İlk kez Şubat ayında görülmeye başlanan Korona salgınına İsviçre Hükümeti hemen tepki vermiş ve Mart ayında Olağanüstü hal ilan edilerek tedbirler arttırılmıştı. Alınan bu önlemlerin ardından yaklaşık 3 aylık bir süre içinde başarı sağlanarak normalleşme yaşanmıştı.
Ancak Ekim ayında yeniden başlayan salgının ikinci dalgası için aynı şeyleri söylemek mümkün değil. Daha yüksek rakamlara ulaşan Korona sayısına rağmen hükümetin olağanüstü hal ilan etmemesi ve etkili önlemler almaması sağlık çalışanları ve ekonomi çevreleri tarafından eleştirilmeye devam ediyor.
Sorumluluk kanton yönetimlerinde
İkinci dalga ile sürdürülen mücadelede sorumluluğu daha çok kanton yönetimlerine bırakan hükümet üyelerine göre artık virüsün nasıl hareket ettiği biliniyor ve mücadelede daha tecrübeli sağlık personeli görev alıyor.
Yaşanan ikinci dalgada daha çok kişinin enfeksiyona yakalanmasına rağmen tedavide başarı oranının yüksek olması ve ölüm oranının düşük kalması nedeniyle hükümet daha sert önlemler almaktan uzak duruyor. Her şeye rağmen hükümetin bu tavrı gerek sağlık çalışanları gerekse de ekonomi çevreleri tarafından sert eleştirilere maruz kalıyor.
İkinci dalganın başladığı ilk haftalarda Kanton Sağlık Müdürleri Birliği tarafından açıklama yapılmış ve federal hükümetin acilen tüm İsviçre`de geçerli olacak eylem planı üzerinde çalışması istenmişti. Bu açıklamanın ardından kanton yönetimleriyle sık sık bir araya gelip toplantılar yapan hükümet üyeleri, konuyu her kantonun kendi içinde değerlendirmesi gerektiğini çünkü salgının kantonlara göre değişkenlik gösterdiğini belirttiler.
Batı İsviçre`de bulunan kantonların çoğu olağanüstü hal ilan etti
İsviçre`nin salgından en çok etkilenen Fransızca konuşulan kantonları sırasıyla olağanüstü hal ilan edip, mağazaları ve restorantları kapattıklarını, yalnızca gıda alışverişi yapılan marketlerin ve sağlık hizmeti veren kurumların açık kalacağını duyurdular. Gazetemizin baskıya girdiği günlerde olağanüstü hal ilan eden bu kantonlarda korona sayısının hala yükseldiği görülmekteydi.
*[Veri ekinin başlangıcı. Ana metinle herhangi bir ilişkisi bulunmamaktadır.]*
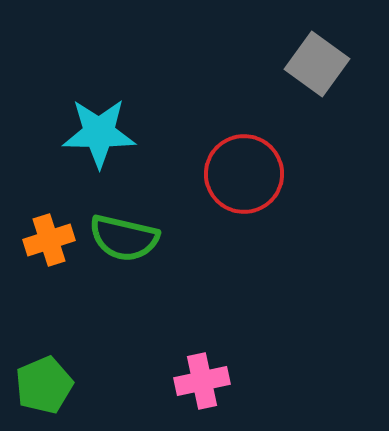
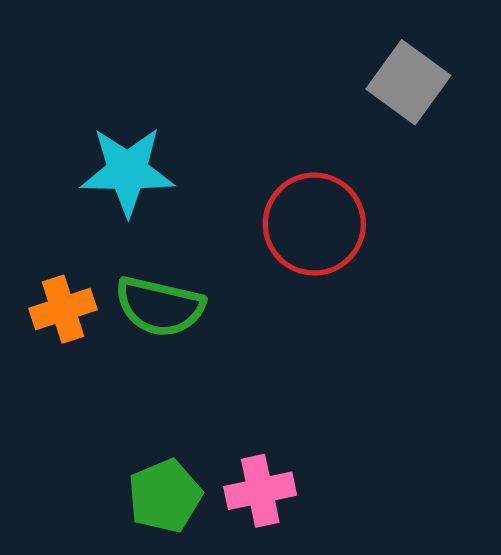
green pentagon: (44, 385) -> (165, 496), moved

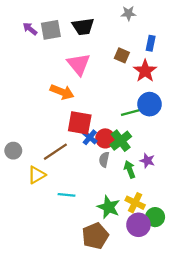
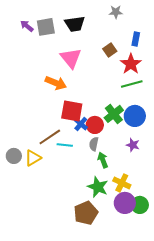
brown square: (122, 55) -> (110, 50), turned 32
blue circle: (150, 104) -> (135, 116), moved
green line: (133, 112) -> (132, 84), moved
green cross: (121, 141) -> (114, 114), moved
gray circle: (13, 151) -> (14, 156), moved
green arrow: (130, 169) -> (103, 160), moved
cyan line: (66, 195) -> (65, 145), moved
green circle: (155, 217) -> (140, 205), moved

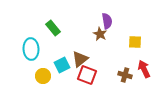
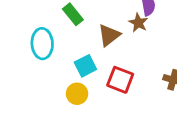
brown triangle: (80, 59) -> (109, 35), moved
yellow circle: (43, 76) -> (77, 94), moved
Henüz olağanüstü hal ilan etmeyen diğer büyük kantonlar şimdilik büyük etkinlikleri yasaklayıp, kalabalık toplantılara sınırlandırma getirme ve halka açık olan yerlerde maske kullanımının zorunlu olması gibi kuralları uyguluyorlar.
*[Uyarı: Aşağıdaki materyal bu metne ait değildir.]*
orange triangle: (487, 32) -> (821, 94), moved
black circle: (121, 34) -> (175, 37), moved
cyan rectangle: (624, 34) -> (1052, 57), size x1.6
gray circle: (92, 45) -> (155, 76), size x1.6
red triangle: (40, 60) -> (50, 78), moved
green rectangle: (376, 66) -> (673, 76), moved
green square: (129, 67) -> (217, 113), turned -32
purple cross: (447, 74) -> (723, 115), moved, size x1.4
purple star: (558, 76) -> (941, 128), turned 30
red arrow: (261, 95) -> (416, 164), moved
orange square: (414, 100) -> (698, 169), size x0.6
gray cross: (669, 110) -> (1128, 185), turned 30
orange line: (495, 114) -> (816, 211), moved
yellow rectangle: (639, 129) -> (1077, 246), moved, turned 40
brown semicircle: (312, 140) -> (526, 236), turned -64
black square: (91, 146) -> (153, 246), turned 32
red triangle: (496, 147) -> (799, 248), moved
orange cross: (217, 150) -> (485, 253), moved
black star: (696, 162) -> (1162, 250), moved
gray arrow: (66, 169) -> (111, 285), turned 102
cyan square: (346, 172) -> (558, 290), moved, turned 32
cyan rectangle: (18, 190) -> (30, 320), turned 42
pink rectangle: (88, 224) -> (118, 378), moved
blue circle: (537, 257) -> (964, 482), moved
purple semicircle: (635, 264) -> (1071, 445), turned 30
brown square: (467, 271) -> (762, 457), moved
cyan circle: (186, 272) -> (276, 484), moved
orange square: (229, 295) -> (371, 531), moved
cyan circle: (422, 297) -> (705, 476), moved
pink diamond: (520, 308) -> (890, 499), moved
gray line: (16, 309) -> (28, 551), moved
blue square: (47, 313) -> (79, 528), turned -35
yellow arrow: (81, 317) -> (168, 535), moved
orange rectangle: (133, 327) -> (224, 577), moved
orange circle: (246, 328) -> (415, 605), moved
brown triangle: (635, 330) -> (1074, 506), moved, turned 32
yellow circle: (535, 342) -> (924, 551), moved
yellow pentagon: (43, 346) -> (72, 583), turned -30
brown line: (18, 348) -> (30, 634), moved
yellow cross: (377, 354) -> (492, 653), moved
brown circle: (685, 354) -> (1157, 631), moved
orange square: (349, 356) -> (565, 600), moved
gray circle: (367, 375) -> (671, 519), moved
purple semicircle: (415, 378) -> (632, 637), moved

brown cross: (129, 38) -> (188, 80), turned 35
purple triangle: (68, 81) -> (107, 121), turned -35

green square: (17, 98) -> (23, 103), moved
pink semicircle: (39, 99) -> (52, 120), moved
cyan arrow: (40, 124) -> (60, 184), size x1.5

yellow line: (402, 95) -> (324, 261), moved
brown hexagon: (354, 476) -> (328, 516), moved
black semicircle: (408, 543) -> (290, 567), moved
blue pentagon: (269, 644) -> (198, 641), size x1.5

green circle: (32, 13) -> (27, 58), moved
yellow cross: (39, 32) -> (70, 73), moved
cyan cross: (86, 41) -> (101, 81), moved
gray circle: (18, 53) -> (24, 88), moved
Ancak gelinen noktada alınan bu tedbirlerin sayıları aşağı çekmesi zor görünüyor. Kasım ayı başında 10 binlerin üzerine çıkan ve daha sonra 6 binli rakamlara inen enfeksiyon sayısının azaltılması için daha sert tedbirlerin alınması gerektiği vurgulanıyor.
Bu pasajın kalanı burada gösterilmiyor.